(Exercise directions):
Please produce a character-exact copy of the listing that follows, omitting all images.

- - -

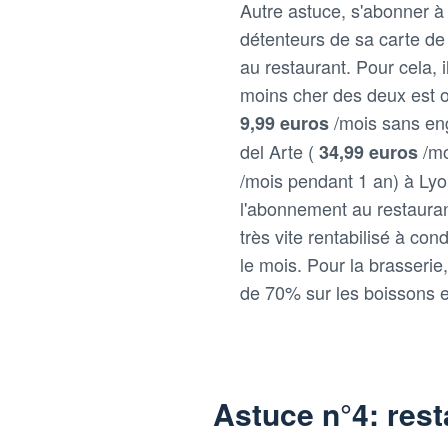
Autre astuce, s'abonner à
détenteurs de sa carte de 
au restaurant. Pour cela, 
moins cher des deux est o
/mois sans e
9,99 euros
del Arte (
/mo
34,99 euros
/mois pendant 1 an) à Lyo
l'abonnement au restauran
très vite rentabilisé à con
le mois. Pour la brasserie
de 70% sur les boissons e
Astuce n°4: rest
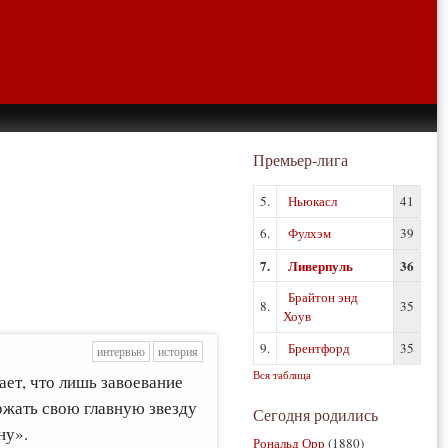
Премьер-лига
5.
Ньюкасл
41
6.
Фулхэм
39
7.
Ливерпуль
36
Брайтон энд
8.
35
Хоув
9.
Брентфорд
35
интервью
история
Вся таблица
ает, что лишь завоевание
ржать свою главную звезду
Сегодня родились
ну».
Рональд Орр
(1880)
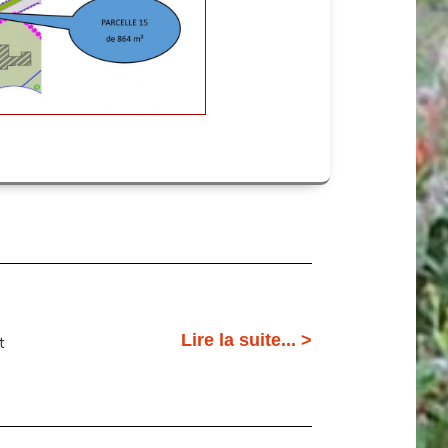
Lire la suite... >
t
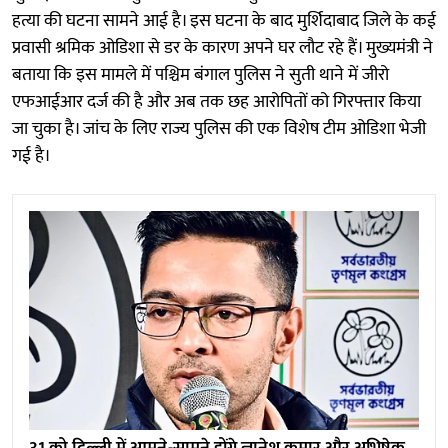
हत्या की घटना सामने आई है। इस घटना के बाद मुर्शिदाबाद जिले के कई
प्रवासी श्रमिक ओडिशा से डर के कारण अपने घर लौट रहे हैं। मुख्यमंत्री ने
बताया कि इस मामले में पश्चिम बंगाल पुलिस ने सुती थाने में जीरो
एफआईआर दर्ज की है और अब तक छह आरोपितों को गिरफ्तार किया
जा चुका है। जांच के लिए राज्य पुलिस की एक विशेष टीम ओडिशा भेजी
गई है।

- - -

(Response to this exercise):
Autre astuce, s'abonner à
détenteurs de sa carte de 
au restaurant. Pour cela, 
moins cher des deux est o
/mois sans e
9,99 euros
del Arte (
/mo
34,99 euros
/mois pendant 1 an) à Lyo
l'abonnement au restauran
très vite rentabilisé à con
le mois. Pour la brasserie
de 70% sur les boissons e
Astuce n°4: rest
Премьер-лига
5.
Ньюкасл
41
6.
Фулхэм
39
7.
Ливерпуль
36
Брайтон энд
8.
35
Хоув
9.
Брентфорд
35
интервью
история
Вся таблица
ает, что лишь завоевание
ржать свою главную звезду
Сегодня родились
ну».
Рональд Орр
(1880)
Lire la suite... >
t
हत्या की घटना सामने आई है। इस घटना के बाद मुर्शिदाबाद जिले के कई
प्रवासी श्रमिक ओडिशा से डर के कारण अपने घर लौट रहे हैं। मुख्यमंत्री ने
बताया कि इस मामले में पश्चिम बंगाल पुलिस ने सुती थाने में जीरो
एफआईआर दर्ज की है और अब तक छह आरोपितों को गिरफ्तार किया
जा चुका है। जांच के लिए राज्य पुलिस की एक विशेष टीम ओडिशा भेजी
गई है।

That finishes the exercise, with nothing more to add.